■ REQUIRED WORK
An exact copy of every record, without the pictures, is what should come back.

■ INPUT DATA
_____

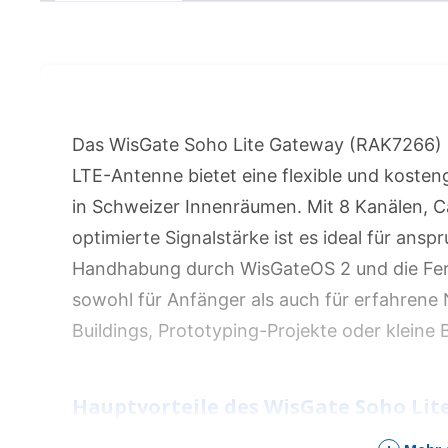
Das WisGate Soho Lite Gateway (RAK7266) 
LTE-Antenne bietet eine flexible und kost
in Schweizer Innenräumen. Mit 8 Kanälen, C
optimierte Signalstärke ist es ideal für ansp
Handhabung durch WisGateOS 2 und die Fe
sowohl für Anfänger als auch für erfahrene N
Buildings, Prototyping-Projekte oder klein
Hauptvorteile des WisGate Soho Lit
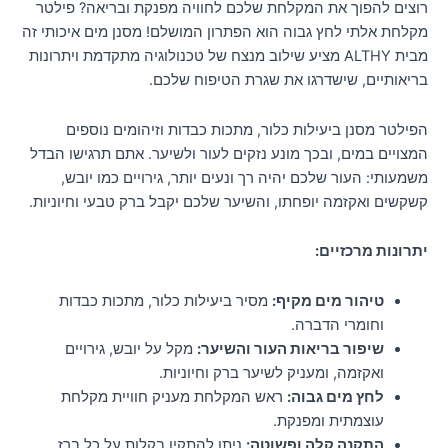
רוצים להפוך את המקלחת שלכם לחוויה מפנקת ובריאה? פילטר
מקלחת אלתי לחץ גבוה הוא הפתרון המושלם! מסנן מים איכותי זה
מבית ALTHY מציע שילוב מנצח של טכנולוגיה מתקדמת ויתרונות
בריאותיים, שישדרגו את שגרת הטיפוח שלכם.
הפילטר מסנן ביעילות כלור, מתכות כבדות וזיהומים נוספים
המצויים במים, ובכך מונע נזקים לעור ולשיער. אתם תרגישו הבדל
משמעותי: העור שלכם יהיה רך ונעים יותר, גירויים כמו יובש,
קשקשים ואקזמה יופחתו, והשיער שלכם יקבל ברק טבעי וחיוניות.
יתרונות מרכזיים:
טיהור מים מקיף:
מסיר ביעילות כלור, מתכות כבדות
וחומרי הדברה.
שיפור בריאות העור והשיער:
מקל על יובש, גירויים
ואקזמה, ומעניק לשיער ברק וחיוניות.
לחץ מים גבוה:
ראש המקלחת מעניק חוויית מקלחת
עוצמתית ומפנקת.
התקנה קלה ופשוטה:
ניתן להתקין בקלות על כל ברז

_____

■ ANSWER FOR THIS EXERCISE
Das WisGate Soho Lite Gateway (RAK7266) 
LTE-Antenne bietet eine flexible und kost
in Schweizer Innenräumen. Mit 8 Kanälen, C
optimierte Signalstärke ist es ideal für ansp
Handhabung durch WisGateOS 2 und die Fe
sowohl für Anfänger als auch für erfahrene N
Buildings, Prototyping-Projekte oder klein
Hauptvorteile des WisGate Soho Lit
רוצים להפוך את המקלחת שלכם לחוויה מפנקת ובריאה? פילטר
מקלחת אלתי לחץ גבוה הוא הפתרון המושלם! מסנן מים איכותי זה
מבית ALTHY מציע שילוב מנצח של טכנולוגיה מתקדמת ויתרונות
בריאותיים, שישדרגו את שגרת הטיפוח שלכם.
הפילטר מסנן ביעילות כלור, מתכות כבדות וזיהומים נוספים
המצויים במים, ובכך מונע נזקים לעור ולשיער. אתם תרגישו הבדל
משמעותי: העור שלכם יהיה רך ונעים יותר, גירויים כמו יובש,
קשקשים ואקזמה יופחתו, והשיער שלכם יקבל ברק טבעי וחיוניות.
יתרונות מרכזיים:
טיהור מים מקיף:
מסיר ביעילות כלור, מתכות כבדות
וחומרי הדברה.
שיפור בריאות העור והשיער:
מקל על יובש, גירויים
ואקזמה, ומעניק לשיער ברק וחיוניות.
לחץ מים גבוה:
ראש המקלחת מעניק חוויית מקלחת
עוצמתית ומפנקת.
התקנה קלה ופשוטה:
ניתן להתקין בקלות על כל ברז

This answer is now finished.